第六百三十二章 是我在做多情种
  昨日之日不可留。可聆月还是把忘情丹藏进了袖子。她还记得大小姐曾经说过的话:“倘若有一日我忘记了过去,我会从这山顶上跳下去,连过去都不知道,那之后的路谈何容易?”
  她不想忘记,偏执于过去。
  “终究与我不一样的。”聆月叹息道:“连自己都看不透,又能如何去体会他人的心境。她从未忘记过,自然不知道你的坚持有多艰难。”
  大小姐睡得很安静。她的轮廓有种冷冽的美,与过去有着天壤之别。曾何几时,她是那般的浪漫天真,那时她在南山寺的后山,在一片山茶花李,欢呼雀跃,仿佛从天而降的晴天小仙女,把欢喜散播给她所爱的人。
  “我最喜欢美人鱼的故事,里面的那个美人鱼生得又好看,说话又好听,她有着最美好的东西,一点点都献给了最爱的人。看过这世上许许多多的痴男怨女,我时常想着这爱字究竟怎么写?”

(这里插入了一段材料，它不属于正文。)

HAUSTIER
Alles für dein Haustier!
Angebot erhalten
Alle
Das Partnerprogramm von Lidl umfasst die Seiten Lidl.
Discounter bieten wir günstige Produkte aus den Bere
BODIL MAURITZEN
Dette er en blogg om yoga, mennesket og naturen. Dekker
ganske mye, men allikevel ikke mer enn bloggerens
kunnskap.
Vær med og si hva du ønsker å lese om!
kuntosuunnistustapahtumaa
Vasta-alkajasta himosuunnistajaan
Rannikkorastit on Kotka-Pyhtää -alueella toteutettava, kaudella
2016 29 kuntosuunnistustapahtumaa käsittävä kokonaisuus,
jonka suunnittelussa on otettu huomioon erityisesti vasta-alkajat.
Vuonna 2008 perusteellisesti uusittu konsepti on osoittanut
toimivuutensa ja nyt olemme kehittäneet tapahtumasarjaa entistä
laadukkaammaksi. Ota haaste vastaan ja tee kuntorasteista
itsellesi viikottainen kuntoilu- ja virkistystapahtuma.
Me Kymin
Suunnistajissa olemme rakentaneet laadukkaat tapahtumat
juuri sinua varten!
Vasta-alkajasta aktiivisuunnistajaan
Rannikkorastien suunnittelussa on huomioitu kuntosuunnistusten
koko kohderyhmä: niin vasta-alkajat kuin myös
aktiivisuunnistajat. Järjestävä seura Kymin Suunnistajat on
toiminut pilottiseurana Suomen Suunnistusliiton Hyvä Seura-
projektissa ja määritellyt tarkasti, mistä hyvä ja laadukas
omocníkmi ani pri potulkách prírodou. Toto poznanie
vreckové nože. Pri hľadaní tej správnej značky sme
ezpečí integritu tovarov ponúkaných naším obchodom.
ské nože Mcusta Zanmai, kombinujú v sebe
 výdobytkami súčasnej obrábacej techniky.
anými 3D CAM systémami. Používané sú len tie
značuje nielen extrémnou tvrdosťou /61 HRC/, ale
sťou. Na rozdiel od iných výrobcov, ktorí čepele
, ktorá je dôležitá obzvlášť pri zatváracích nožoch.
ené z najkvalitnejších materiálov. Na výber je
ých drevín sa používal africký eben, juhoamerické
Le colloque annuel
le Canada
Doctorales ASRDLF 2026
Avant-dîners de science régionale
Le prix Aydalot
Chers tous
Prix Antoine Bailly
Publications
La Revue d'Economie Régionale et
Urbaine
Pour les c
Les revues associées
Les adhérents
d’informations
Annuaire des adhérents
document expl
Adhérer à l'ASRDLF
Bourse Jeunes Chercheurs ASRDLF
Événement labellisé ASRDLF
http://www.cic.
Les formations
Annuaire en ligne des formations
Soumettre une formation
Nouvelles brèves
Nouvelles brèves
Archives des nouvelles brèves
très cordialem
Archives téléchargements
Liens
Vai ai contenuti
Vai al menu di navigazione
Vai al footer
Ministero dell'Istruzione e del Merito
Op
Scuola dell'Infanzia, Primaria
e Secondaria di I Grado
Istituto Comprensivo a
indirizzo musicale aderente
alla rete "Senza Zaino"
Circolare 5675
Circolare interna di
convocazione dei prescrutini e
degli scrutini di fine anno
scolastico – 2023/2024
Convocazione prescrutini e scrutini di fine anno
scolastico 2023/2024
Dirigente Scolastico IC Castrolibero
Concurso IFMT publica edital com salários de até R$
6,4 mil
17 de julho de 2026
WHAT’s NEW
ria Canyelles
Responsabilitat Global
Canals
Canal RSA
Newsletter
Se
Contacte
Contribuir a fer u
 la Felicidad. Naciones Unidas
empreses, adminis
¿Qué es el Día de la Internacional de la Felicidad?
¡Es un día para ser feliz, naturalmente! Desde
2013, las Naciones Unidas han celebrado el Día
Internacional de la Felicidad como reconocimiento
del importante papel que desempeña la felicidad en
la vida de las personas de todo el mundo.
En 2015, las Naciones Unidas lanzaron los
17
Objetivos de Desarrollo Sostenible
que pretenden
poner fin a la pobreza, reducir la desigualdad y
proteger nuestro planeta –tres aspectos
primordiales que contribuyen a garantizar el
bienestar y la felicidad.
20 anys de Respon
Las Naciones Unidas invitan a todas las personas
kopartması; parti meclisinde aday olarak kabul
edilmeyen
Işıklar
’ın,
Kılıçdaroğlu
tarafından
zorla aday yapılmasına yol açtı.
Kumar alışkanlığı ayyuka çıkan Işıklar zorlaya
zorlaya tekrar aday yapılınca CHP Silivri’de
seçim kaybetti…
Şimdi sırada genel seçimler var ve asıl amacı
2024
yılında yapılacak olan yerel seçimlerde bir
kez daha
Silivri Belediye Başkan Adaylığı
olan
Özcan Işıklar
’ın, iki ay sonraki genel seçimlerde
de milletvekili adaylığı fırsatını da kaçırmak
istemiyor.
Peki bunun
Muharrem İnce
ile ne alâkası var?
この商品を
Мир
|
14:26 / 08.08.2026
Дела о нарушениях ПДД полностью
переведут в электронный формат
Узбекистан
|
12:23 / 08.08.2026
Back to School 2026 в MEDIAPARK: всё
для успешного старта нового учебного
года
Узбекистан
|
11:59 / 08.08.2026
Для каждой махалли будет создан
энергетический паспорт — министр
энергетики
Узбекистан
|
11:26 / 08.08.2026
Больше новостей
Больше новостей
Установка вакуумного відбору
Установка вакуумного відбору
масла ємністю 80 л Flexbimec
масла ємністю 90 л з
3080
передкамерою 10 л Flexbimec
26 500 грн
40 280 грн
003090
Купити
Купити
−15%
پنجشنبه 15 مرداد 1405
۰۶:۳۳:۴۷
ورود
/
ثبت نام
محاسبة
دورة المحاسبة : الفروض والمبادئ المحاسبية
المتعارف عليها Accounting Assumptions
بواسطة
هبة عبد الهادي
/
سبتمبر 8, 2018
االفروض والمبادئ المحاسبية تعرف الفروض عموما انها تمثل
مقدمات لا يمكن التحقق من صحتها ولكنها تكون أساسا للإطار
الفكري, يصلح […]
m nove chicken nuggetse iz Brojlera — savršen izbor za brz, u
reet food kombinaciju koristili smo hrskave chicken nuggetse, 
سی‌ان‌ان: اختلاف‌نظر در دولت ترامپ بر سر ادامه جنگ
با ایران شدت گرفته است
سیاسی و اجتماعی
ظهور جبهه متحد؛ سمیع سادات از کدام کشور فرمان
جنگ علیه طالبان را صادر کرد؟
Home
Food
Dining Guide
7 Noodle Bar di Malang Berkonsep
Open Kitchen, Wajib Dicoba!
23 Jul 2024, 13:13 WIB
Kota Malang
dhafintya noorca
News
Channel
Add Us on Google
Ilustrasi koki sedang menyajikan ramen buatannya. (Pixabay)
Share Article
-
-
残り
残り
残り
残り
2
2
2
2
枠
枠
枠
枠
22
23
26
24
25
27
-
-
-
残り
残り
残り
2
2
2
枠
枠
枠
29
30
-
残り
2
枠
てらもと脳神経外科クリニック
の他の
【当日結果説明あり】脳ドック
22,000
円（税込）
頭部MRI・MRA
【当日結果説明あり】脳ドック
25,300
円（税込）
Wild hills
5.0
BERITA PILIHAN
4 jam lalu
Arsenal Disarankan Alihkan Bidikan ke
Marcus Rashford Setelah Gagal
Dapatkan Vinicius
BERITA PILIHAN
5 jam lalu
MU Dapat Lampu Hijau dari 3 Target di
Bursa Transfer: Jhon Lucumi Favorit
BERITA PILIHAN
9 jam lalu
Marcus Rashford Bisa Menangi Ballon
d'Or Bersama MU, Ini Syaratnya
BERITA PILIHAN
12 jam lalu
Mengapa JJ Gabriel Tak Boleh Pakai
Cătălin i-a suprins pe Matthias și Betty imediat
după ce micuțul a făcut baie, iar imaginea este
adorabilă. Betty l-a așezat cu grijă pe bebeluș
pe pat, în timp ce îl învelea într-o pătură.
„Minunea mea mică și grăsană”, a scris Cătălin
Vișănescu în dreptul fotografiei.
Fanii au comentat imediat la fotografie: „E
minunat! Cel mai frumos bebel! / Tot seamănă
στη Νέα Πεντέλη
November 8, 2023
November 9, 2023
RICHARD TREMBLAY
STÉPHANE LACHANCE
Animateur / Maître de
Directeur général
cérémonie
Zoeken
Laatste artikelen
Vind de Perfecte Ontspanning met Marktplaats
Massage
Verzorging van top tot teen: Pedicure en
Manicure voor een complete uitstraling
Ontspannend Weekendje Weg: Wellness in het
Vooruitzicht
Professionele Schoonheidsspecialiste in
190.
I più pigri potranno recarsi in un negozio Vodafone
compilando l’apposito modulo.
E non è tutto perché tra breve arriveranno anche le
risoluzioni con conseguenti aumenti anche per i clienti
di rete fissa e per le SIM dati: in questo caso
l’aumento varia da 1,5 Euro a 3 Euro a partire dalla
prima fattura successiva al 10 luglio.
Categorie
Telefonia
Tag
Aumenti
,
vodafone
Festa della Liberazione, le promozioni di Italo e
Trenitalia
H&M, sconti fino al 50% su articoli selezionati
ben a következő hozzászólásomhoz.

  “现在想来,我觉得爱其实就是一个舍字。有舍才有得。”大小姐会在三更半夜辗转反侧,随后在聆月耳边轻轻说道:“我说做的一切,或许不是特别值得,可我不后悔。”
  爱她最深的人,想要她放下过去。而我却不能做到。
  “我是自私的罢,我放不了手。”聆月偏头看着窗外。外面的月亮又要圆了,这里却还是离别的笙箫。
  “这情字是有钱人玩的东西,穷人沾染不起。”
  “我现在也不缺钱。”
  “你忘记了穷困潦倒时候的痛苦么?”
  “记得又如何?”
  “诶?还没看透么?”
  “我还是爱着她。”
  “那般虚伪的女子,你还不死心?都说掉入情沼,绝顶聪明的人也会变蠢,如今看来还真是。”
  “你爱过人么?”
  “不会。”
  “那你如何能够了解?”
  “我一个方外人,了解这儿女情长做什么,那你可知大爱是什么?”
  “师傅一直教我,如何爱人。”
  “师傅教你的都是对的,可这爱并非是指男女之间的小爱。”
  “师门里很多人说为师愤世嫉俗,不近人情,你可是这样认为的。”
  “徒儿不敢对师傅心存不敬。”
  “你不敢,那也是有过的罢。其实为师也是为了师门着想,故而对于犯过的弟子甚为严厉,这叫杀一儆百,你何曾见过为师刻意为难你的同门师兄弟?那些人本就有错,不能因着他们凄惨的下场予以同情之心,这种心软只会影响自己日后的判断,你要是他们,自己也踏入了魔道,你会分不清是非黑白对错。”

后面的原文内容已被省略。